In v. 1 of John 15, Jesus declares to His disciples, “I am the vine…” He says that He is the “true vine.” What does that mean? What was the significance of the vine in ancient times in Israel? Rabbinical sources in antiquity believed that the Tree of Life was a grapevine. Therefore, when Jesus was saying “I am the vine” or “I am the true vine,” He is saying that He is, in His person, the tree of Life in the midst of the garden. He is also, through veiled reference, declaring Himself to be the Messiah. There were many pretenders to being the Messiah in His day, some even mentioned in scripture. In Acts 15:36 Gamaliel, a Jewish authority advocating for the disciples of Jesus before the Sanhedrin made the following observation:
[Act 5:36 KJV] 36 For before these days rose up Theudas, boasting himself to be somebody; to whom a number of men, about four hundred, joined themselves: who was slain; and all, as many as obeyed him, were scattered, and brought to nought.
After Jesus’ death, burial, and resurrection, there was a pretender by the name of Bar Kopa who led a rebellion against the Romans and successfully drove them out of Judea for ten years. The very priest class and rulers of Judea that wanted Jesus crucified for sedition called this man Bar Kopa “king of kings” and “Lord of lords.” The end of Bar Kopa was his own destruction and the total destruction of ancient Jewry as a nation and province of Rome. He was a false vine. Jesus is the true vine, but He doesn’t take us where we want to go, He presents Himself on His own terms, and it is up to us to accept Him not just as Savior, but as Lord. That means our lives are subject to His authority and not merely adding Jesus as an enhancement to our own self-directed lives.

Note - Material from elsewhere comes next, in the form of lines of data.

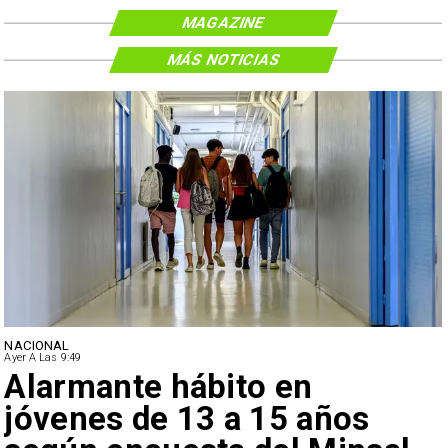
MAGAZINE
MÁS NOTICIAS
NACIONAL
Ayer A Las 9:49
Alarmante hábito en
jóvenes de 13 a 15 años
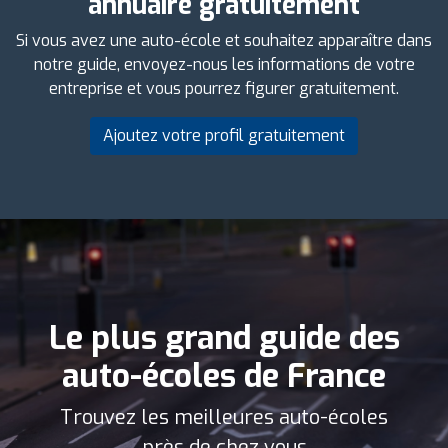
annuaire gratuitement
Si vous avez une auto-école et souhaitez apparaître dans
notre guide, envoyez-nous les informations de votre
entreprise et vous pourrez figurer gratuitement.
Ajoutez votre profil gratuitement
Le plus grand guide des
auto-écoles de France
Trouvez les meilleures auto-écoles
près de chez vous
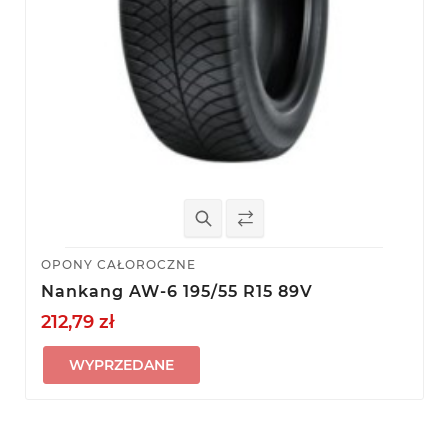
OPONY CAŁOROCZNE
Nankang AW-6 195/55 R15 89V
212,79 zł
WYPRZEDANE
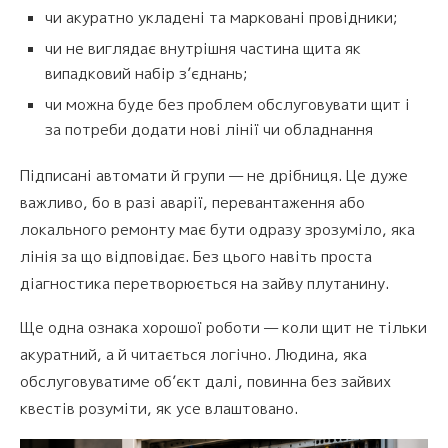
чи акуратно укладені та марковані провідники;
чи не виглядає внутрішня частина щита як
випадковий набір з’єднань;
чи можна буде без проблем обслуговувати щит і
за потреби додати нові лінії чи обладнання
Підписані автомати й групи — не дрібниця. Це дуже
важливо, бо в разі аварії, перевантаження або
локального ремонту має бути одразу зрозуміло, яка
лінія за що відповідає. Без цього навіть проста
діагностика перетворюється на зайву плутанину.
Ще одна ознака хорошої роботи — коли щит не тільки
акуратний, а й читається логічно. Людина, яка
обслуговуватиме об’єкт далі, повинна без зайвих
квестів розуміти, як усе влаштовано.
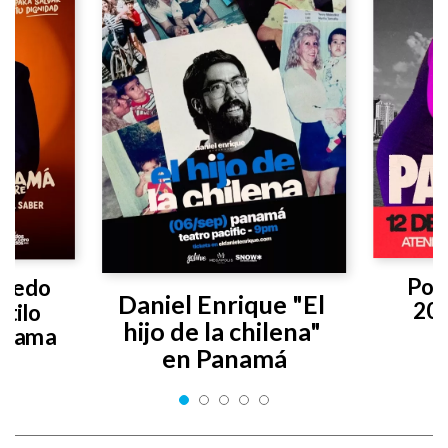
Poly
vedo 
Daniel Enrique "El 
20
tilo 
hijo de la chilena" 
anama
en Panamá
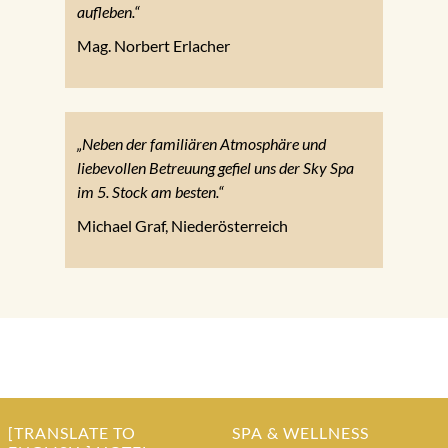
aufleben.“
Mag. Norbert Erlacher
„Neben der familiären Atmosphäre und
liebevollen Betreuung gefiel uns der Sky Spa
im 5. Stock am besten.“
Michael Graf, Niederösterreich
[TRANSLATE TO
SPA & WELLNESS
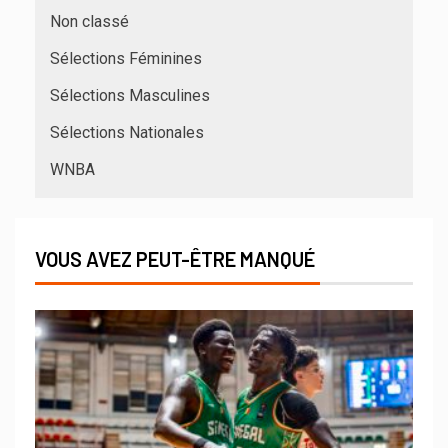
Non classé
Sélections Féminines
Sélections Masculines
Sélections Nationales
WNBA
VOUS AVEZ PEUT-ÊTRE MANQUÉ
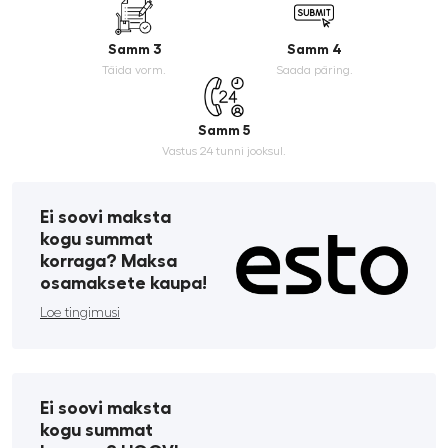
Samm 3
Samm 4
Täida vorm.
Saada päring.
Samm 5
Vastus 24 tunni jooksul.
Ei soovi maksta
kogu summat
korraga? Maksa
osamaksete kaupa!
Loe tingimusi
Ei soovi maksta
kogu summat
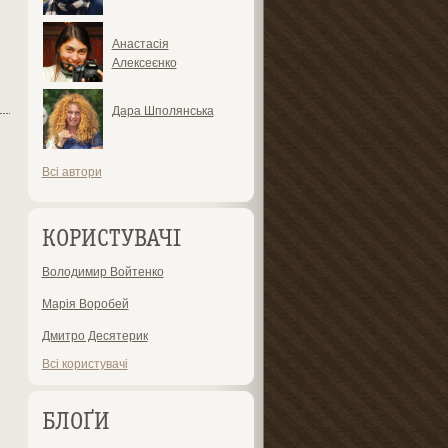
Анастасія
Алексеєнко
Дара Шполянська
Всі автори
КОРИСТУВАЧІ
Володимир Войтенко
Марія Воробей
Дмитро Десятерик
Всі користувачі
БЛОҐИ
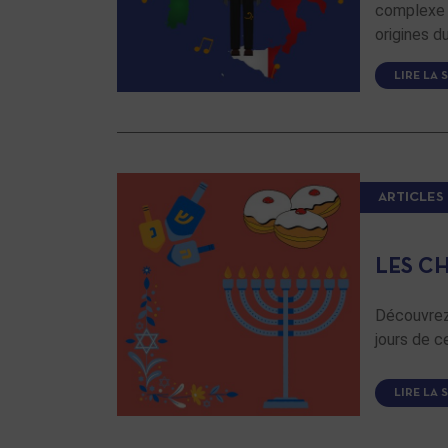
complexe e
origines d
LIRE LA 
ARTICLES
LES C
Découvrez 
jours de c
LIRE LA 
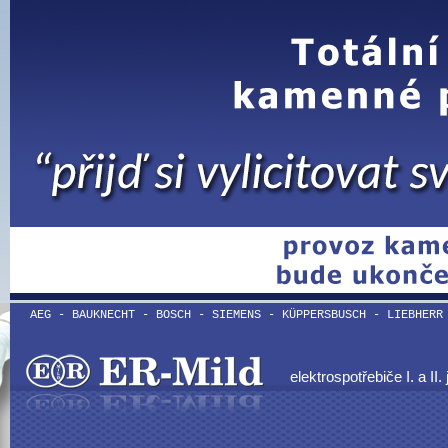
AEG - BAUKNECHT - BOSCH - SIEMENS - KÜPPERSBUSCH - LIEBHERR
elektrospotřebiče I. a II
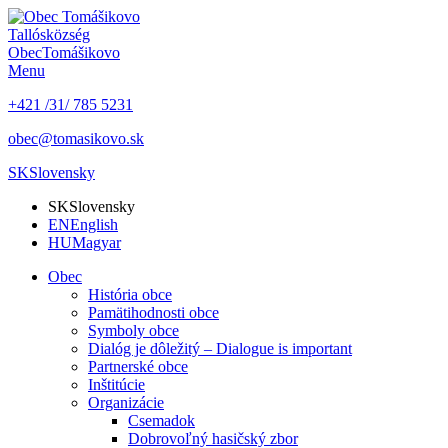
Tallós
község
Obec
Tomášikovo
Menu
+421 /31/ 785 5231
obec@tomasikovo.sk
SK
Slovensky
SK
Slovensky
EN
English
HU
Magyar
Obec
História obce
Pamätihodnosti obce
Symboly obce
Dialóg je dôležitý – Dialogue is important
Partnerské obce
Inštitúcie
Organizácie
Csemadok
Dobrovoľný hasičský zbor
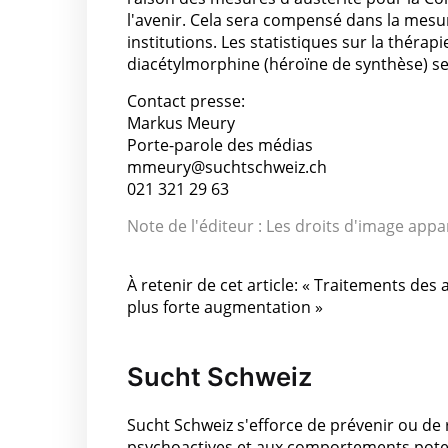
l'avenir. Cela sera compensé dans la mesu
institutions. Les statistiques sur la thérap
diacétylmorphine (héroïne de synthèse) s
Contact presse:
Markus Meury
Porte-parole des médias
mmeury@suchtschweiz.ch
021 321 29 63
Note de l'éditeur : Les droits d'image appa
À retenir de cet article: « Traitements des a
plus forte augmentation »
Sucht Schweiz
Sucht Schweiz s'efforce de prévenir ou de
psychoactives et aux comportements poten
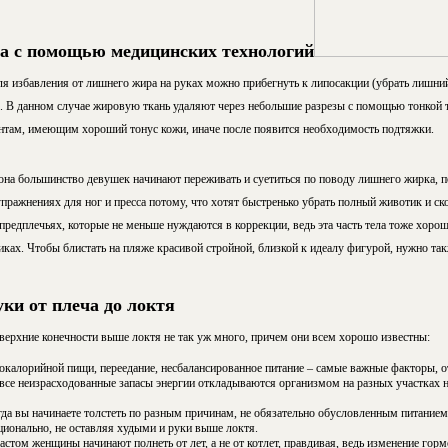
а с помощью медицинских технологий
я избавления от лишнего жира на руках можно прибегнуть к липосакции (убрать лишни
. В данном случае жировую ткань удаляют через небольшие разрезы с помощью тонкой 
нтам, имеющим хороший тонус кожи, иначе после появится необходимость подтяжки.
на большинство девушек начинают переживать и суетиться по поводу лишнего жирка, п
ражнениях для ног и пресса потому, что хотят быстренько убрать полный животик и ск
 предплечьях, которые не меньше нуждаются в коррекции, ведь эта часть тела тоже хоро
ках. Чтобы блистать на пляже красивой стройной, близкой к идеалу фигурой, нужно та
ки от плеча до локтя
верхние конечности выше локтя не так уж много, причем они всем хорошо известны:
окалорийной пищи, переедание, несбалансированное питание – самые важные факторы, о
все неизрасходованные запасы энергии откладываются организмом на разных участках н
гда вы начинаете толстеть по разным причинам, не обязательно обусловленным питание
ционально, не оставляя худыми и руки выше локтя.
растом женщины начинают полнеть от лет, а не от котлет, правдивая, ведь изменение гор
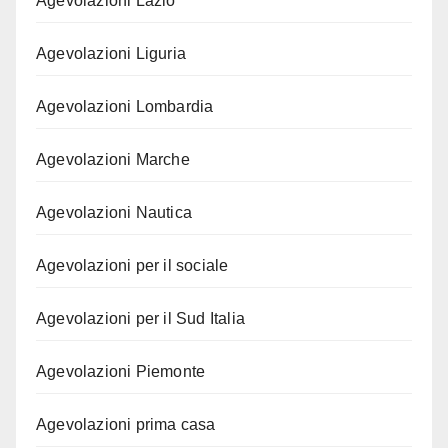
Agevolazioni Lazio
Agevolazioni Liguria
Agevolazioni Lombardia
Agevolazioni Marche
Agevolazioni Nautica
Agevolazioni per il sociale
Agevolazioni per il Sud Italia
Agevolazioni Piemonte
Agevolazioni prima casa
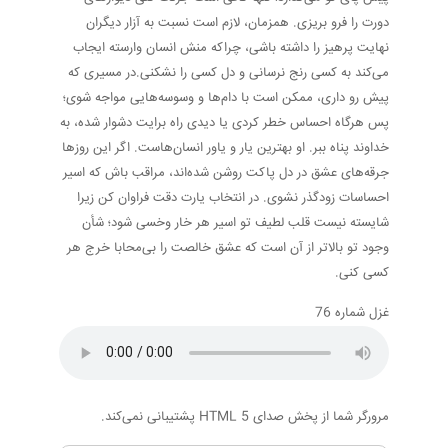
دورت را فرو بریزی. همزمان، لازم است نسبت به آزار دیگران
نهایت پرهیز را داشته باشی، چراکه منش انسان وارسته ایجاب
می‌کند به کسی رنج نرسانی و دل کسی را نشکنی.در مسیری که
پیش رو داری، ممکن است با دام‌ها و وسوسه‌هایی مواجه شوی؛
پس هرگاه احساس خطر کردی یا دیدی راه برایت دشوار شده، به
خداوند پناه ببر. او بهترین یار و یاور انسان‌هاست. اگر این روزها
جرقه‌های عشق در دل پاکت روشن شده‌اند، مراقب باش که اسیر
احساسات زودگذر نشوی. در انتخاب یارت دقت فراوان کن زیرا
شایسته نیست قلب لطیف تو اسیر هر خار وخسی شود؛ شأن
وجود تو بالاتر از آن است که عشق خالصت را بی‌محابا خرج هر
کسی کنی.
غزل شماره 76
مرورگر شما از پخش صدای HTML 5 پشتیبانی نمی‌کند.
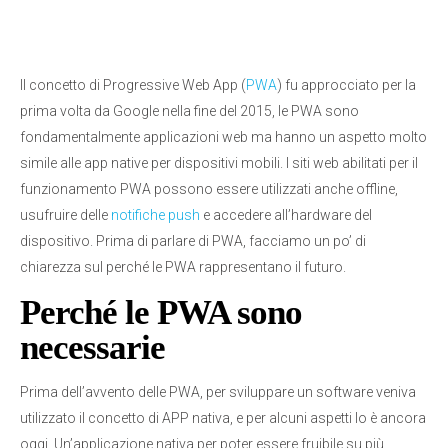
Il concetto di Progressive Web App (
PWA
) fu approcciato per la
prima volta da Google nella fine del 2015, le PWA sono
fondamentalmente applicazioni web ma hanno un aspetto molto
simile alle app native per dispositivi mobili. I siti web abilitati per il
funzionamento PWA possono essere utilizzati anche offline,
usufruire delle
notifiche push
e accedere all’hardware del
dispositivo. Prima di parlare di PWA, facciamo un po’ di
chiarezza sul perché le PWA rappresentano il futuro.
Perché le PWA sono
necessarie
Prima dell’avvento delle PWA, per sviluppare un software veniva
utilizzato il concetto di APP nativa, e per alcuni aspetti lo è ancora
oggi. Un’applicazione nativa per poter essere fruibile su più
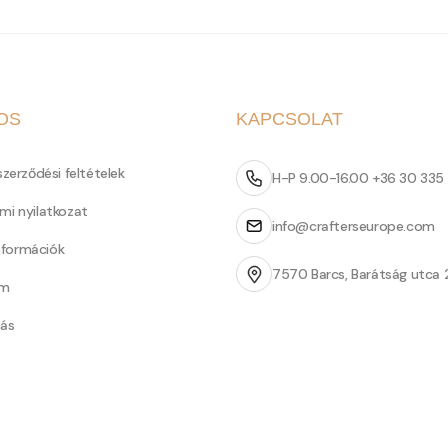
OS
KAPCSOLAT
szerződési feltételek
H-P 9.00-16.00 +36 30 335
mi nyilatkozat
info@crafterseurope.com
információk
7570 Barcs, Barátság utca 
um
tás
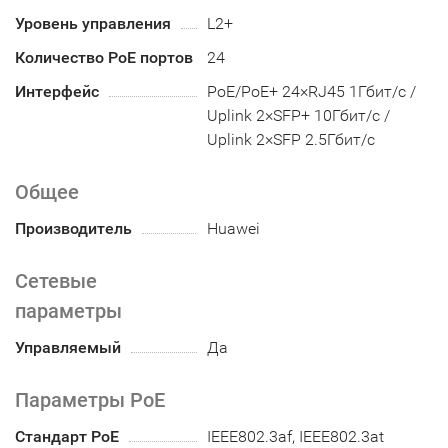
Уровень управления
L2+
Количество PoE портов
24
Интерфейс
PoE/PoE+ 24×RJ45 1Гбит/с /
Uplink 2×SFP+ 10Гбит/с /
Uplink 2×SFP 2.5Гбит/с
Общее
Производитель
Huawei
Сетевые
параметры
Управляемый
Да
Параметры PoE
Стандарт PoE
IEEE802.3af, IEEE802.3at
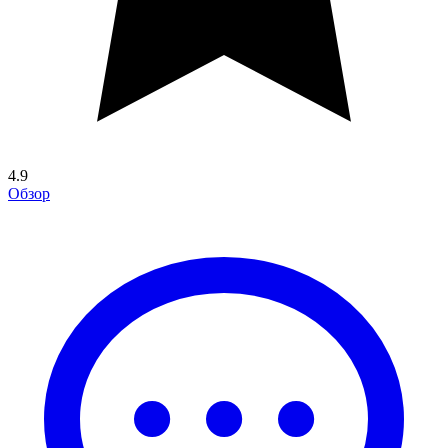
4.9
Обзор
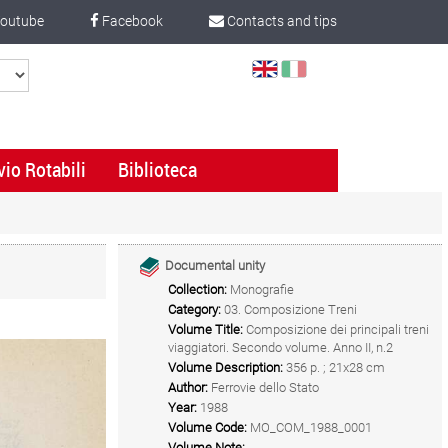
outube
Facebook
Contacts and tips
Select
Language
vio Rotabili
Biblioteca
Documental unity
Collection:
Monografie
Category:
03. Composizione Treni
Volume Title:
Composizione dei principali treni
viaggiatori. Secondo volume. Anno II, n.2
Volume Description:
356 p. ; 21x28 cm
Author:
Ferrovie dello Stato
Year:
1988
Volume Code:
MO_COM_1988_0001
Volume Note:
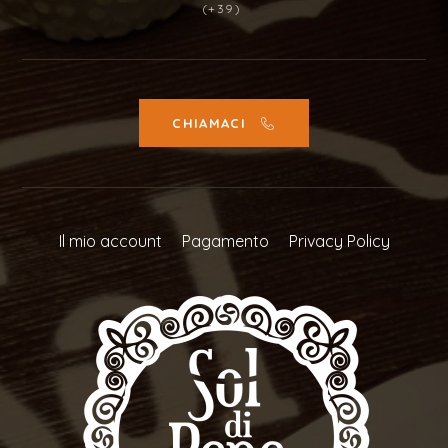
(+39)
CHIAMACI
Il mio account
Pagamento
Privacy Policy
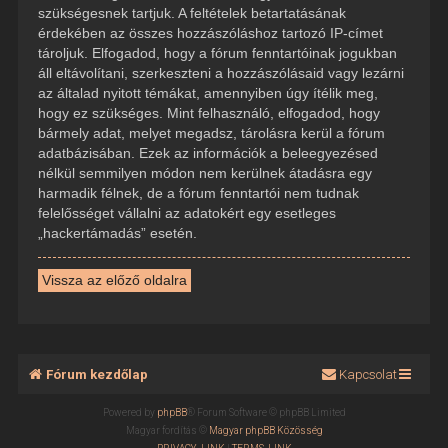
szükségesnek tartjuk. A feltételek betartatásának
érdekében az összes hozzászóláshoz tartozó IP-címet
tároljuk. Elfogadod, hogy a fórum fenntartóinak jogukban
áll eltávolítani, szerkeszteni a hozzászólásaid vagy lezárni
az általad nyitott témákat, amennyiben úgy ítélik meg,
hogy ez szükséges. Mint felhasználó, elfogadod, hogy
bármely adat, melyet megadsz, tárolásra kerül a fórum
adatbázisában. Ezek az információk a beleegyezésed
nélkül semmilyen módon nem kerülnek átadásra egy
harmadik félnek, de a fórum fenntartói nem tudnak
felelősséget vállalni az adatokért egy esetleges
„hackertámadás” esetén.
Vissza az előző oldalra
Fórum kezdőlap
Kapcsolat
Powered by
phpBB
® Forum Software © phpBB Limited
Magyar fordítás ©
Magyar phpBB Közösség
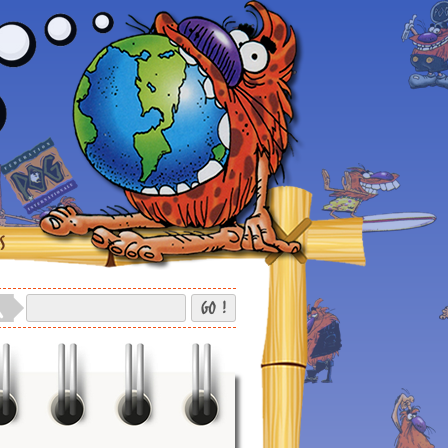
S
GO !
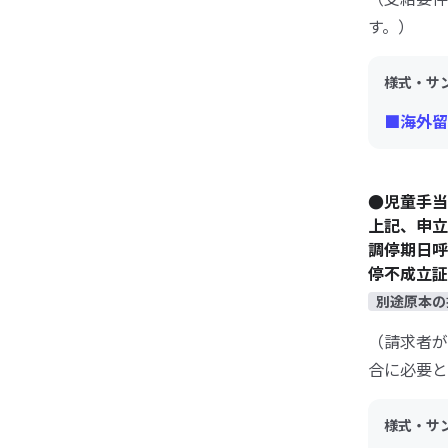
す。）
様式・サ
■海外留
●児童手当
上記、申
調停期日
停不成立証
別途原本の
（請求者が
合に必要と
様式・サ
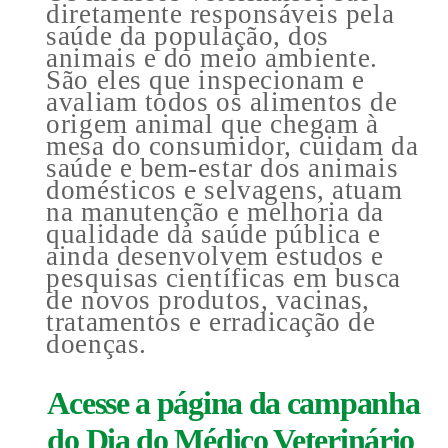
diretamente responsáveis pela
saúde da população, dos
animais e do meio ambiente.
São eles que inspecionam e
avaliam todos os alimentos de
origem animal que chegam à
mesa do consumidor, cuidam da
saúde e bem-estar dos animais
domésticos e selvagens, atuam
na manutenção e melhoria da
qualidade da saúde pública e
ainda desenvolvem estudos e
pesquisas científicas em busca
de novos produtos, vacinas,
tratamentos e erradicação de
doenças.
Acesse a página da campanha
do Dia do Médico Veterinário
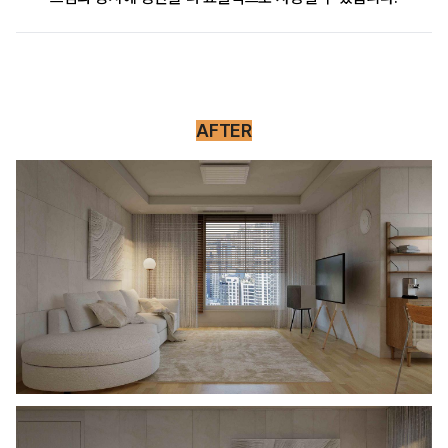
AFTER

Verse 2 tells us that every branch in Jesus (and we are the branches, v. 5 tells us), every branch in Jesus that doesn’t bear fruit is taken away. Specifically, the unfruitful branches are taken away by removing them out of the way or “taking away.” That phrase “taketh away” means to “put away… such as a husband putting away his wife”. That suggests that an unfruitful Christian can find himself divorced from grace.
Now that is a sobering thought, expressed by Jesus Himself. You can be “in Christ” or “in the vine” but be put out or put away from Christ if we do not bear what Jesus considers to be good fruit. How do those that believe “once saved always saved” answer this? To be in Christ constitutes being born again and on our way to heaven. To be outside of Christ is condemnation and consignment to outer darkness, where there is weeping and gnashing of teeth.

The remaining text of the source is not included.